How To Keep Your Child Motivated In ReadingAIS Admin
Recently we enjoyed our annual Book Week where the children took part in the extreme reading competition, shopped at the Book Fair, dressed up as their favourite book characters and took part in a range of activities that all promoted reading. Many parents contacted me and said what a wonderful experience it was and how much they loved getting involved as a family. If you would like to keep your child motivated in their reading progress and love of books please find some helpful tips below:
Listen to your child read
When your child brings their reading book home from school, have them read to you every day. If they are finding the reading hard have them read it again. Or read it to them, and then have them try to read it themselves. Studies show that this kind of repeated oral reading makes children better readers.

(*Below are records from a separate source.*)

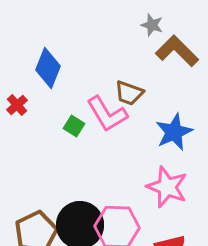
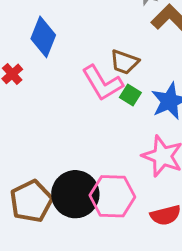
green square: (74, 126) -> (130, 95), moved

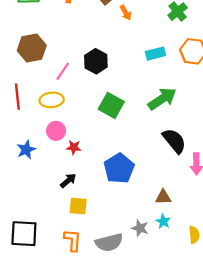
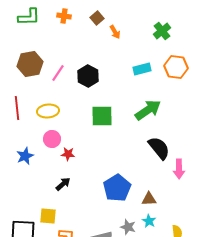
pink line: (63, 71) -> (58, 73), moved
green square: (111, 105) -> (102, 116), turned -30
blue pentagon: (119, 168) -> (117, 188), moved
yellow square: (78, 206) -> (48, 216), moved

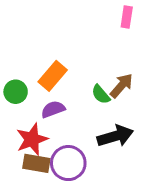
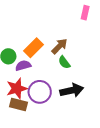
brown arrow: (122, 86) -> (60, 46), moved
purple semicircle: (53, 109) -> (23, 66), moved
purple circle: (68, 163) -> (40, 92), moved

Read with and to your child
Reading to children exposes them to rich vocabulary and can have positive impacts on their language, intelligence, and later literacy achievement. What should you read to them? There are so many wonderful children’s books. Visit your local library or look online, and you can get an armful of adventure.

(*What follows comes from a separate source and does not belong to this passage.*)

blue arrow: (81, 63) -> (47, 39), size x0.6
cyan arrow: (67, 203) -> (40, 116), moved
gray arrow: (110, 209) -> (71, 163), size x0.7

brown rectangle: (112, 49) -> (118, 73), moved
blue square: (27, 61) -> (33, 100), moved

Have them tell you a “story”
One great way to introduce children to literacy is to take their dictation. Have them recount an experience or make up a story. A typical first story may be something like, “I like fish. I like my sister. I like grandpa.” Write it as it is being told, and then read it aloud. Point at the words when you read them, or point at them when your child is trying to read the story.
Practise phonics (letter names and their sounds)

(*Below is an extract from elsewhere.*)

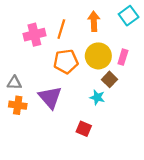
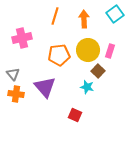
orange line: (61, 29) -> (55, 16), moved
pink cross: (34, 35) -> (22, 38), moved
gray triangle: (14, 83) -> (13, 74), turned 48

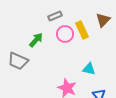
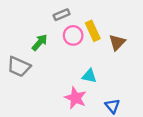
brown triangle: (103, 20) -> (117, 42), moved
cyan triangle: (89, 69) -> (89, 76), moved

At AIS we teach phonics, and parents can teach them, too. Follow the advice from your child’s class teach them on which sounds and words to focus on and make the time your child practices with you fun and rewarding. We recommend keeping the learning time short so that your child does not get too tired or frustrated.
Literacy involves reading and writing. Having books and magazines available for your child is a good idea, but it’s also helpful to have pencils, crayons, markers, and paper. Encourage your child to write.
When your child reads, ask them to retell the story or information. If it’s a story, ask who it was about and what happened. If it’s an informational text, have your child explain what it was about and how it worked, or what its parts were.
Make reading a regular activity in your home
Make reading a part of your daily life, and children will learn to love it. Set aside some time when everyone turns off the TV and the web and does nothing but read. The point is to make reading a regular enjoyable part of your family routine.